The outer surface of the teeth are harder than most files and have a soft core for greater strength. The narrow blade reduces the amount of material being removed, both of which assist enormously with cutting harder materials. 

There is nothing in the manufacturers literature that suggests they should only be used for cutting softwoods - quite the reverse in fact, they variously recommend specific saws for composites, bamboo, hardwoods, hard plastics in fact I've never seen one recommended specifically for softwoods.

(please don't take this as a personal criticism Danny, it's a widely held misconception.)

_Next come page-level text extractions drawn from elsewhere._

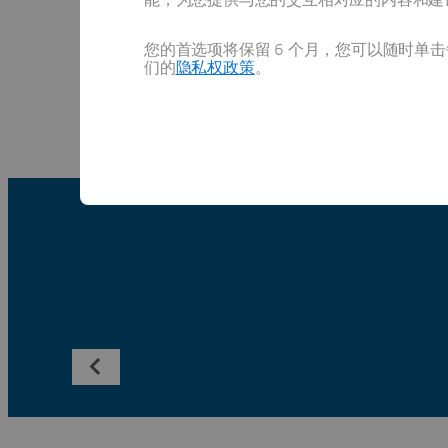
AkzoNobe
您的首选项将保留 6 个月，您可以随时单击每
们的
隐私权政策
。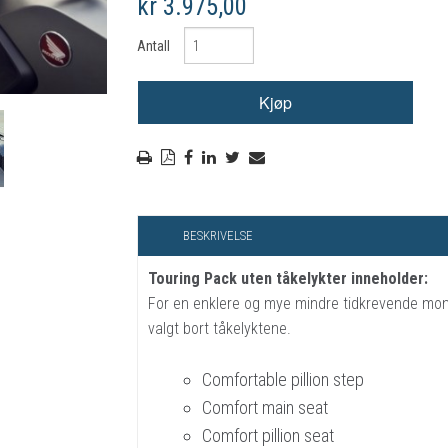
kr 3.975,00
RYGGSKINNE
Antall
REGNTØY
CROSS UTSTYR
STØRRELSE GUIDE
BESKRIVELSE
Touring Pack uten tåkelykter inneholder:
For en enklere og mye mindre tidkrevende mon
valgt bort tåkelyktene.
Comfortable pillion step
Comfort main seat
Comfort pillion seat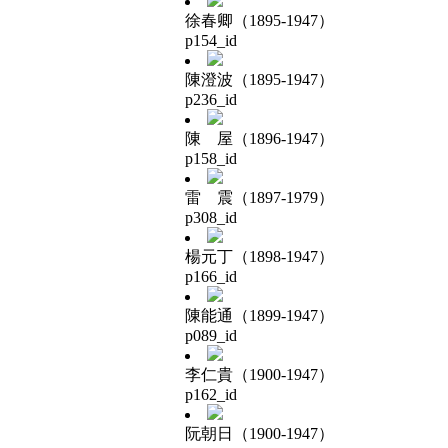
徐春卿（1895-1947）
p154_id
陳澄波（1895-1947）
p236_id
陳 屋（1896-1947）
p158_id
雷 震（1897-1979）
p308_id
楊元丁（1898-1947）
p166_id
陳能通（1899-1947）
p089_id
李仁貴（1900-1947）
p162_id
阮朝日（1900-1947）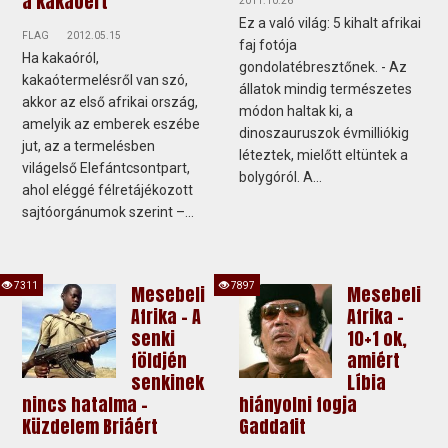
a kakaóért
2011.10.26
Ez a való világ: 5 kihalt afrikai
FLAG
2012.05.15
faj fotója
Ha kakaóról,
gondolatébresztőnek. - Az
kakaótermelésről van szó,
állatok mindig természetes
akkor az első afrikai ország,
módon haltak ki, a
amelyik az emberek eszébe
dinoszauruszok évmilliókig
jut, az a termelésben
léteztek, mielőtt eltüntek a
világelső Elefántcsontpart,
bolygóról. A...
ahol eléggé félretájékozott
sajtóorgánumok szerint –...
7311
7897
Mesebeli
Mesebeli
Afrika - A
Afrika -
senki
10+1 ok,
földjén
amiért
senkinek
Líbia
nincs hatalma –
hiányolni fogja
Küzdelem Briáért
Gaddafit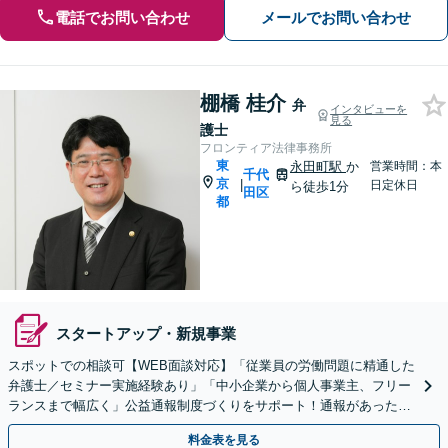
電話でお問い合わせ
メールでお問い合わせ
棚橋 桂介
弁
インタビューを
見る
護士
フロンティア法律事務所
東
永田町駅
か
営業時間：本
千代
京
|
日定休日
ら徒歩1分
田区
都
スタートアップ・新規事業
スポットでの相談可【WEB面談対応】「従業員の労働問題に精通した
弁護士／セミナー実施経験あり」「中小企業から個人事業主、フリー
ランスまで幅広く」公益通報制度づくりをサポート！通報があった際
の調査もお引き受けいたします【休日・夜間相談可】
料金表を見る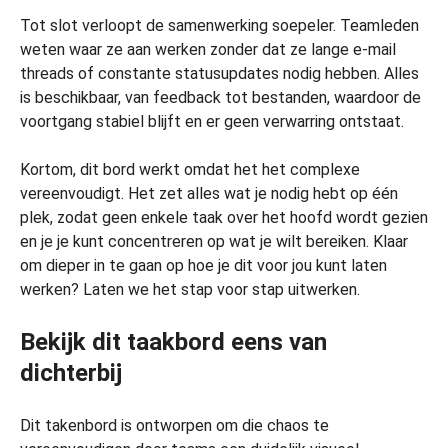
Tot slot verloopt de samenwerking soepeler. Teamleden
weten waar ze aan werken zonder dat ze lange e-mail
threads of constante statusupdates nodig hebben. Alles
is beschikbaar, van feedback tot bestanden, waardoor de
voortgang stabiel blijft en er geen verwarring ontstaat.
Kortom, dit bord werkt omdat het het complexe
vereenvoudigt. Het zet alles wat je nodig hebt op één
plek, zodat geen enkele taak over het hoofd wordt gezien
en je je kunt concentreren op wat je wilt bereiken. Klaar
om dieper in te gaan op hoe je dit voor jou kunt laten
werken? Laten we het stap voor stap uitwerken.
Bekijk dit taakbord eens van
dichterbij
Dit takenbord is ontworpen om die chaos te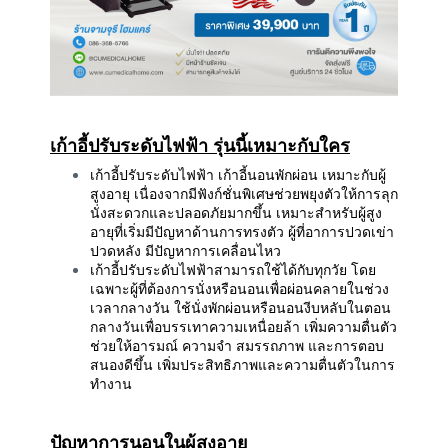
เก้าอี้ปรับระดับไฟฟ้า รุ่นนี้เหมาะกับใคร
เก้าอี้ปรับระดับไฟฟ้า เก้าอี้นอนพักผ่อน เหมาะกับผู้
สูงอายุ เนื่องจากมีฟังก์ชั่นพิเศษช่วยพยุงตัวให้การลุก
นั่งสะดวกและปลอดภัยมากขึ้น เหมาะสำหรับผู้สูง
อายุที่เริ่มมีปัญหาด้านการทรงตัว ผู้ที่อาการปวดเข่า
ปวดหลัง มีปัญหาการเคลื่อนไหว
เก้าอี้ปรับระดับไฟฟ้าสามารถใช้ได้กับทุกวัย โดย
เฉพาะผู้ที่ต้องการนั่งหรือนอนเพื่อผ่อนคลายในช่วง
เวลากลางวัน ใช้นั่งพักผ่อนหรือนอนงีบหลับในตอน
กลางวันเพื่อบรรเทาความเหนื่อยล้า เพิ่มความตื่นตัว
ช่วยให้อารมณ์ ความจำ สมรรถภาพ และการตอบ
สนองดีขึ้น เพิ่มประสิทธิภาพและความตื่นตัวในการ
ทำงาน
ปัญหาการนอนในผู้สูงอายุ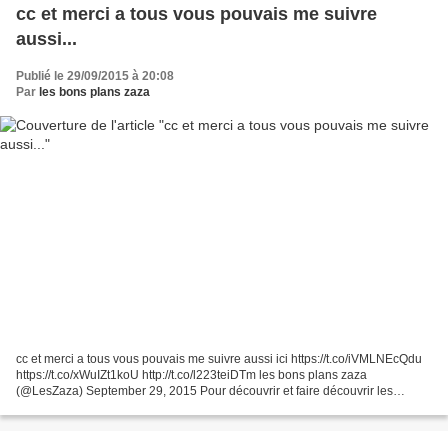
cc et merci a tous vous pouvais me suivre
aussi...
Publié le 29/09/2015 à 20:08
Par
les bons plans zaza
cc et merci a tous vous pouvais me suivre aussi ici https://t.co/iVMLNEcQdu
https://t.co/xWuIZt1koU http://t.co/l223teiDTm les bons plans zaza
(@LesZaza) September 29, 2015 Pour découvrir et faire découvrir les
microentreprises de proximité, personnes...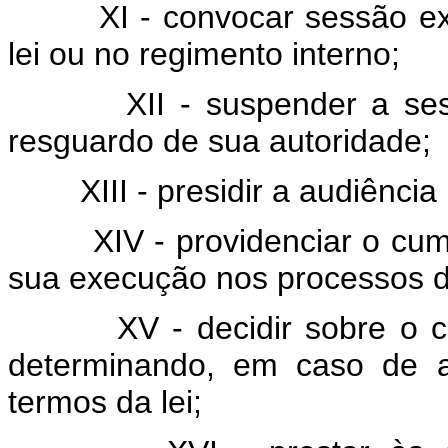
XI - convocar sessão ex
lei ou no regimento interno;
XII - suspender a se
resguardo de sua autoridade;
XIII - presidir a audiência
XIV - providenciar o cu
sua execução nos processos de
XV - decidir sobre o c
determinando, em caso de a
termos da lei;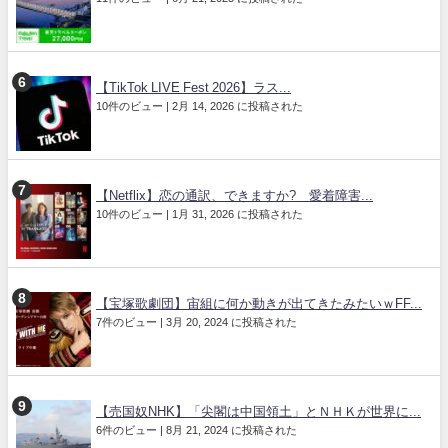
【TikTok LIVE Fest 2026】ラス...
10件のビュー
|
2月 14, 2026 に投稿された
【Netflix】恋の通訳、できますか? 愛着障害...
10件のビュー
|
1月 31, 2026 に投稿された
【宝塚歌劇団】宙組に何か動きが出てきたみたいｗFF...
7件のビュー
|
3月 20, 2024 に投稿された
【売国奴NHK】「尖閣は中国領土」とＮＨＫが世界に...
6件のビュー
|
8月 21, 2024 に投稿された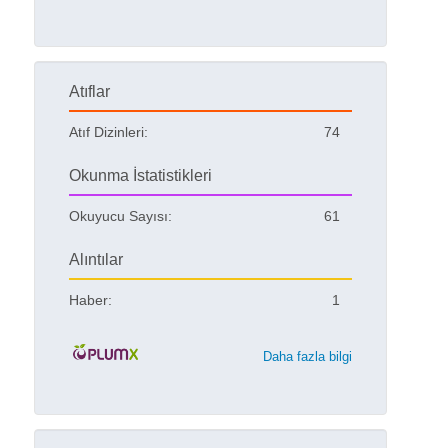
Atıflar
Atıf Dizinleri:
74
Okunma İstatistikleri
Okuyucu Sayısı:
61
Alıntılar
Haber:
1
Daha fazla bilgi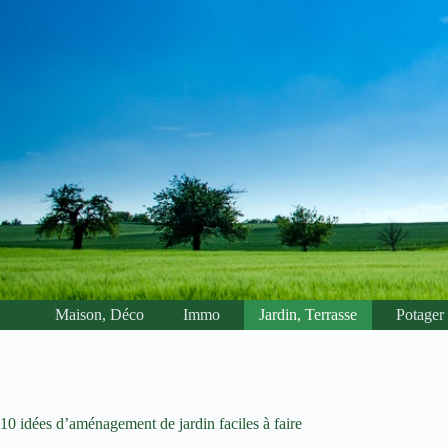
Passer
au
contenu
Maison, Déco
Immo
Jardin, Terrasse
Potager
10 idées d’aménagement de jardin faciles à faire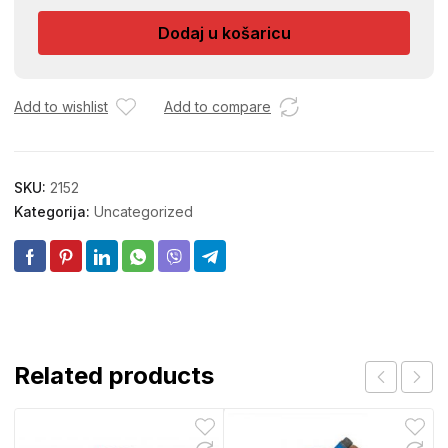
380
Dodaj u košaricu
količina
Add to wishlist
Add to compare
SKU:
2152
Kategorija:
Uncategorized
Related products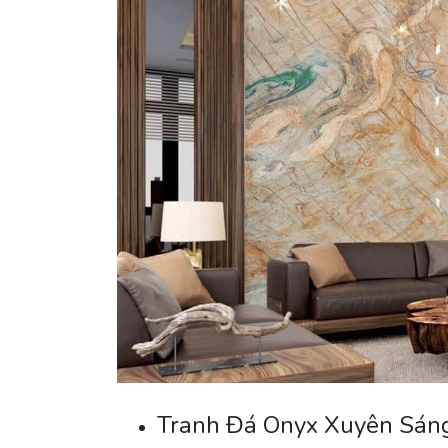
Tranh Đá Onyx Xuyên Sán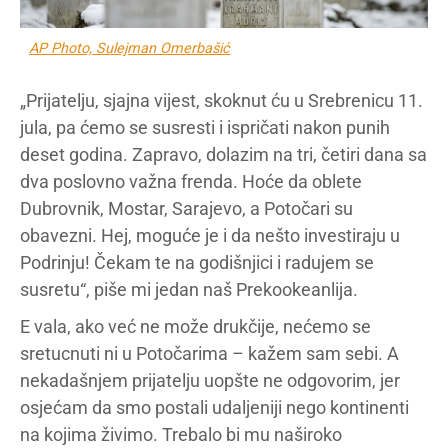
AP Photo, Sulejman Omerbašić
„Prijatelju, sjajna vijest, skoknut ću u Srebrenicu 11.
jula, pa ćemo se susresti i ispričati nakon punih
deset godina. Zapravo, dolazim na tri, četiri dana sa
dva poslovno važna frenda. Hoće da oblete
Dubrovnik, Mostar, Sarajevo, a Potočari su
obavezni. Hej, moguće je i da nešto investiraju u
Podrinju! Čekam te na godišnjici i radujem se
susretu“, piše mi jedan naš Prekookeanlija.
E vala, ako već ne može drukčije, nećemo se
sretucnuti ni u Potočarima – kažem sam sebi. A
nekadašnjem prijatelju uopšte ne odgovorim, jer
osjećam da smo postali udaljeniji nego kontinenti
na kojima živimo. Trebalo bi mu naširoko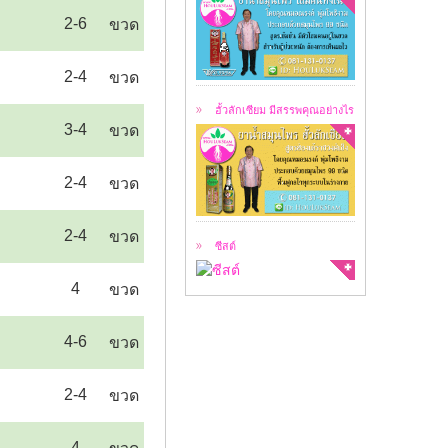
2-6
ขวด
ฮั้วลักเซียม คือ
สมุนไพร 99 ชนิด ...
2-4
ขวด
ฮั้วลักเซียม มีสรรพคุณอย่างไร
3-4
ขวด
สาเหตุของการเกิดซีสต์
2-4
ขวด
ซีสต์ คือ ...
2-4
ขวด
ซีสต์
4
ขวด
4-6
ขวด
2-4
ขวด
4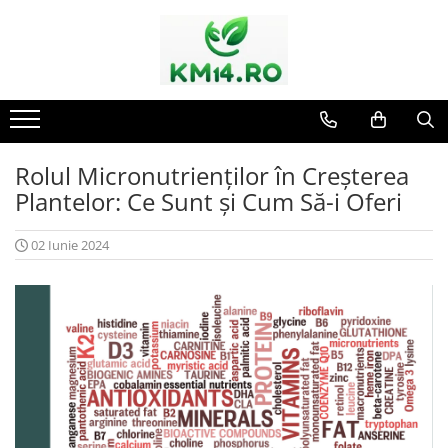
Rolul Micronutrienților în Creșterea
Plantelor: Ce Sunt și Cum Să-i Oferi
02 Iunie 2024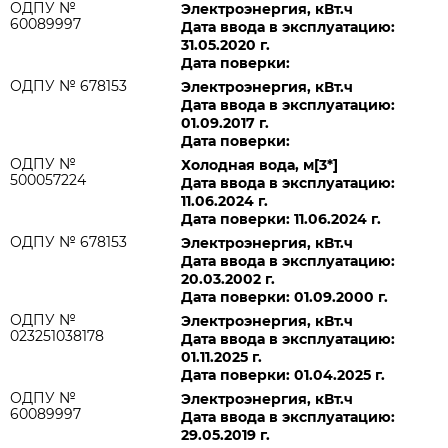
ОДПУ №
Электроэнергия, кВт.ч
60089997
Дата ввода в эксплуатацию:
31.05.2020 г.
Дата поверки:
ОДПУ № 678153
Электроэнергия, кВт.ч
Дата ввода в эксплуатацию:
01.09.2017 г.
Дата поверки:
ОДПУ №
Холодная вода, м[3*]
500057224
Дата ввода в эксплуатацию:
11.06.2024 г.
Дата поверки: 11.06.2024 г.
ОДПУ № 678153
Электроэнергия, кВт.ч
Дата ввода в эксплуатацию:
20.03.2002 г.
Дата поверки: 01.09.2000 г.
ОДПУ №
Электроэнергия, кВт.ч
023251038178
Дата ввода в эксплуатацию:
01.11.2025 г.
Дата поверки: 01.04.2025 г.
ОДПУ №
Электроэнергия, кВт.ч
60089997
Дата ввода в эксплуатацию:
29.05.2019 г.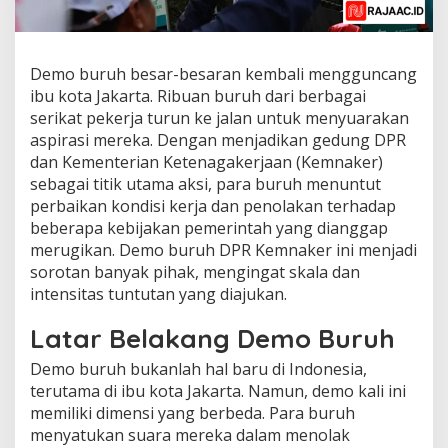
Demo buruh besar-besaran kembali mengguncang
ibu kota Jakarta. Ribuan buruh dari berbagai
serikat pekerja turun ke jalan untuk menyuarakan
aspirasi mereka. Dengan menjadikan gedung DPR
dan Kementerian Ketenagakerjaan (Kemnaker)
sebagai titik utama aksi, para buruh menuntut
perbaikan kondisi kerja dan penolakan terhadap
beberapa kebijakan pemerintah yang dianggap
merugikan. Demo buruh DPR Kemnaker ini menjadi
sorotan banyak pihak, mengingat skala dan
intensitas tuntutan yang diajukan.
Latar Belakang Demo Buruh
Demo buruh bukanlah hal baru di Indonesia,
terutama di ibu kota Jakarta. Namun, demo kali ini
memiliki dimensi yang berbeda. Para buruh
menyatukan suara mereka dalam menolak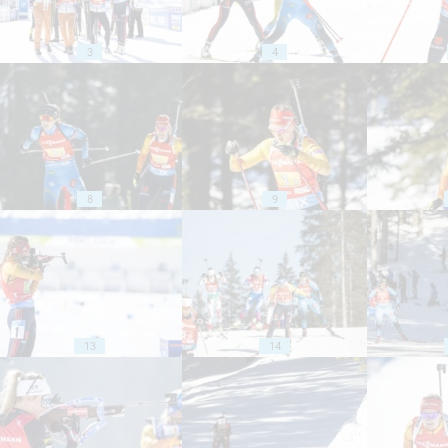
3
4
8
9
13
14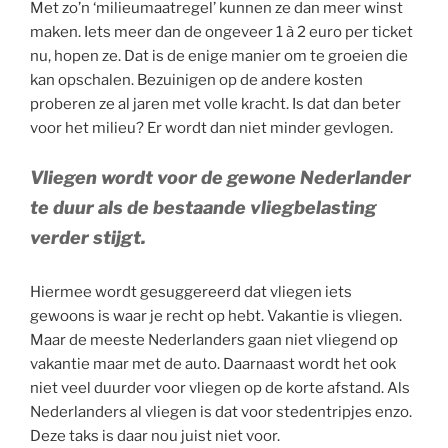
Met zo’n ‘milieumaatregel’ kunnen ze dan meer winst
maken. Iets meer dan de ongeveer 1 à 2 euro per ticket
nu, hopen ze. Dat is de enige manier om te groeien die
kan opschalen. Bezuinigen op de andere kosten
proberen ze al jaren met volle kracht. Is dat dan beter
voor het milieu? Er wordt dan niet minder gevlogen.
Vliegen wordt voor de gewone Nederlander
te duur als de bestaande vliegbelasting
verder stijgt.
Hiermee wordt gesuggereerd dat vliegen iets
gewoons is waar je recht op hebt. Vakantie is vliegen.
Maar de meeste Nederlanders gaan niet vliegend op
vakantie maar met de auto. Daarnaast wordt het ook
niet veel duurder voor vliegen op de korte afstand. Als
Nederlanders al vliegen is dat voor stedentripjes enzo.
Deze taks is daar nou juist niet voor.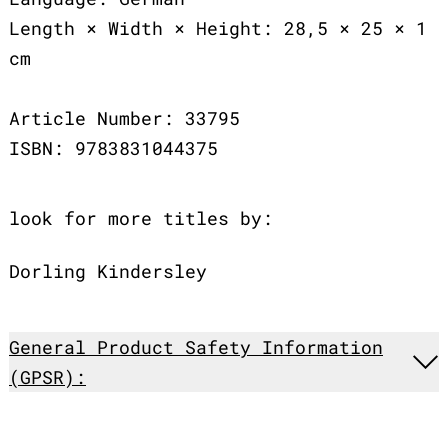
Length × Width × Height: 28,5 × 25 × 1
cm
Article Number: 33795
ISBN: 9783831044375
look for more titles by:
Dorling Kindersley
General Product Safety Information
(GPSR):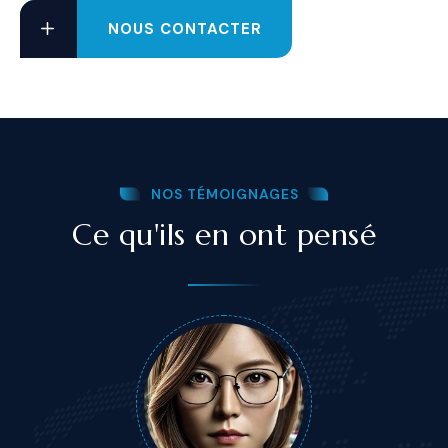
NOUS CONTACTER
NOS TÉMOIGNAGES
Ce qu'ils en ont pensé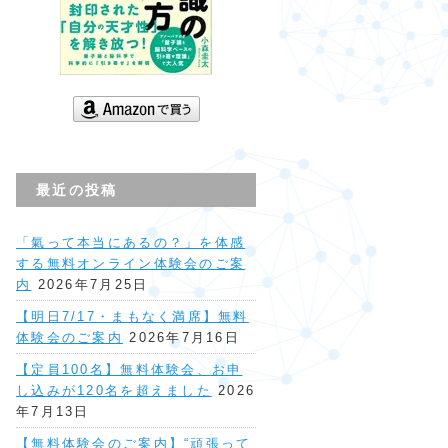
最近の投稿
「氣って本当にあるの？」を体感
する無料オンライン体験会のご案
内
2026年7月25日
【明日7/17・まもなく満席】無料
体験会のご案内
2026年7月16日
【定員100名】無料体験会、お申
し込みが120名を超えました
2026
年7月13日
【無料体験会のご案内】“頑張って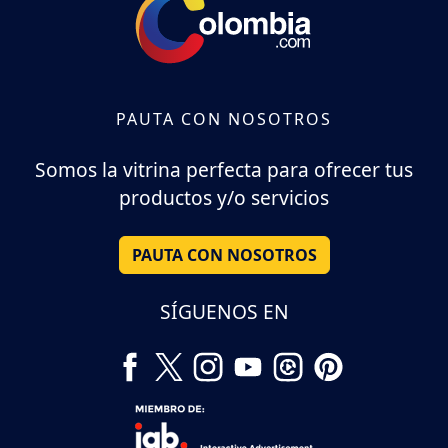
PAUTA CON NOSOTROS
Somos la vitrina perfecta para ofrecer tus
productos y/o servicios
PAUTA CON NOSOTROS
SÍGUENOS EN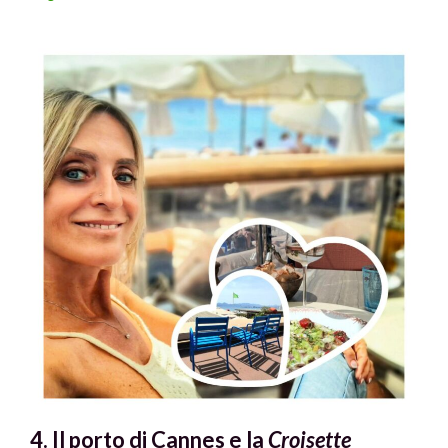
4. Il porto di Cannes e la
Croisette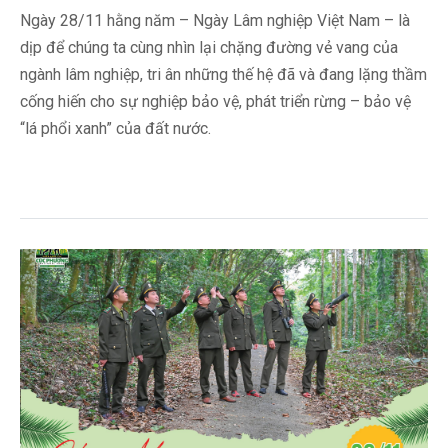
Ngày 28/11 hằng năm – Ngày Lâm nghiệp Việt Nam – là
dịp để chúng ta cùng nhìn lại chặng đường vẻ vang của
ngành lâm nghiệp, tri ân những thế hệ đã và đang lặng thầm
cống hiến cho sự nghiệp bảo vệ, phát triển rừng – bảo vệ
“lá phổi xanh” của đất nước.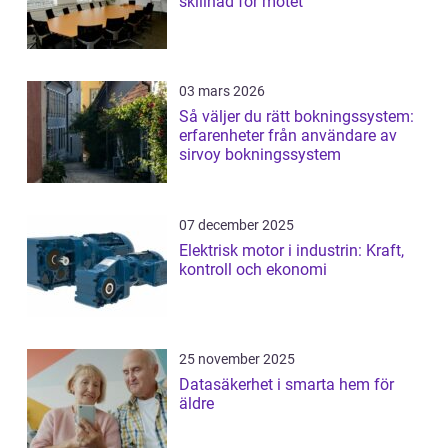
skillnad för mötet
03 mars 2026
Så väljer du rätt bokningssystem:
erfarenheter från användare av
sirvoy bokningssystem
07 december 2025
Elektrisk motor i industrin: Kraft,
kontroll och ekonomi
25 november 2025
Datasäkerhet i smarta hem för
äldre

The Sun Childs are still available from Gyokucho (they were one of their first saws) but I opted to spend a little bit more and go for the yokobiki and tatebiki crosscut and rip dozukis that have superceded them.


----------



## jimi43 (12 Dec 2009)

I don't know if you know the answer to this and I certainly don't want to put you "on the spot"...but since you seem a highly knowledgeable chap...could you explain what the various ukis and ikis mean?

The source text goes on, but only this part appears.